Вот почему я вспоминаю о Париже: моя соседка рассказывала, бывало, как она жила за границей, училась в Берлине и в Париже… Так далеко отсюда! Она.. в Париже! Она бродит в вязаном платочке, унылая и больная, щупает себя за голову, жует крупку… Видала Париж, в Булонском лесу каталась, стояла перед Венерой и Нотр-Дам!.. Да почему она здесь, на тычке, у балки?! Бьется с чужими детьми, продает последние ложечки и юбки, выменивает на затхлый ячмень и соль. Боится, что отнимут у ней какой-то коврик… Каждую ночь дрожит — вот придут и отнимут коврик, и этот платок последний, и полфунта соли.
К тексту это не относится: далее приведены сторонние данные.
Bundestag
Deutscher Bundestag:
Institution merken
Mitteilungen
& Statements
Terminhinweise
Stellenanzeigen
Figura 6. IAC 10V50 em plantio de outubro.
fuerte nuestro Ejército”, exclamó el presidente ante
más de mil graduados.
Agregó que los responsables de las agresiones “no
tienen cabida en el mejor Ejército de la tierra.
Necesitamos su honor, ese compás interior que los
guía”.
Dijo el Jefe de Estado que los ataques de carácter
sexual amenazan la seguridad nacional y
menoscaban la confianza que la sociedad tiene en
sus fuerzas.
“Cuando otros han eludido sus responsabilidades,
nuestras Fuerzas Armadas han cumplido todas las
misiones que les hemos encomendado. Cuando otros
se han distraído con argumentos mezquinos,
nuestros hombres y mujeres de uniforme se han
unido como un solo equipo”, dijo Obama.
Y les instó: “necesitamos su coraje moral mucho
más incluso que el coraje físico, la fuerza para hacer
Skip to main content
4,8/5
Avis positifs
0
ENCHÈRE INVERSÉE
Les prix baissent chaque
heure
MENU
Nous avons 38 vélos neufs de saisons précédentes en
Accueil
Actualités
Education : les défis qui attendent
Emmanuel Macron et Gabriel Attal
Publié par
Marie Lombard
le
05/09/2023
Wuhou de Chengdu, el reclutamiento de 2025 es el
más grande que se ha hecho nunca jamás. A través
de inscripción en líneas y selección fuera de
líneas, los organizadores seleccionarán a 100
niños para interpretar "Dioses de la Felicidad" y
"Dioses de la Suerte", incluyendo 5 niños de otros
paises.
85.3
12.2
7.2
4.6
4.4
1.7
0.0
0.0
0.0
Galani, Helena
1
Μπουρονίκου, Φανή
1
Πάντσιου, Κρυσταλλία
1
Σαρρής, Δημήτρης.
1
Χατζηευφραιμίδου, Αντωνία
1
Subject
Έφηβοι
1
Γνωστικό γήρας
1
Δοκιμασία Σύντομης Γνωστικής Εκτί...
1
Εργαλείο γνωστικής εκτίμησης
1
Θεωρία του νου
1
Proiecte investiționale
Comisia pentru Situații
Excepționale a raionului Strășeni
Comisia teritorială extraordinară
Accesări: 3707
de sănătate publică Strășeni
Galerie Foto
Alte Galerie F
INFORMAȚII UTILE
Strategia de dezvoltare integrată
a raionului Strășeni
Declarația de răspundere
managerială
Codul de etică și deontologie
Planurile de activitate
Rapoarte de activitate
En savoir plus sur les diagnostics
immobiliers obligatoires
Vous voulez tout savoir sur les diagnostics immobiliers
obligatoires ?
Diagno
Чушь какая!
Париж?! Какой-то Булонский лес, где совершают предобеденные прогулки в экипажах, — у Мопассана было… — и высится гордым стальным торчком прозрачная башня Эйфеля?! .. гремит и сейчас: в огнях?!! и люди весело и свободно ходят по улицам?!.. Париж… — а здесь отнимают соль, повертывают к стенкам, ловят кошек на западни, гноят и расстреливают в подвалах, колючей проволокой окружили дома и создали «человечьи бойни»! На каком это свете деется? Париж… — а здесь звери в железе ходят, здесь люди пожирают детей своих, и животные постигают ужас!..
На каком это свете деется? На белом свете?!!
Нет никакого Парижа-Лондона, пропал и Париж, и все. Вот работа кинематографам, лента на миллионы метров! Великие города — великих! Стоите ли вы еще? Смотрите наши ленты? Кровяных наших лент на сотни великих городов хватит, на миллионы зевак бульварных, зевак салонных — в смокингах и визитках, в пиджаках и рабочих блузах… и в соболях с чужого плеча, и в бриллиантах, вырванных из ушей!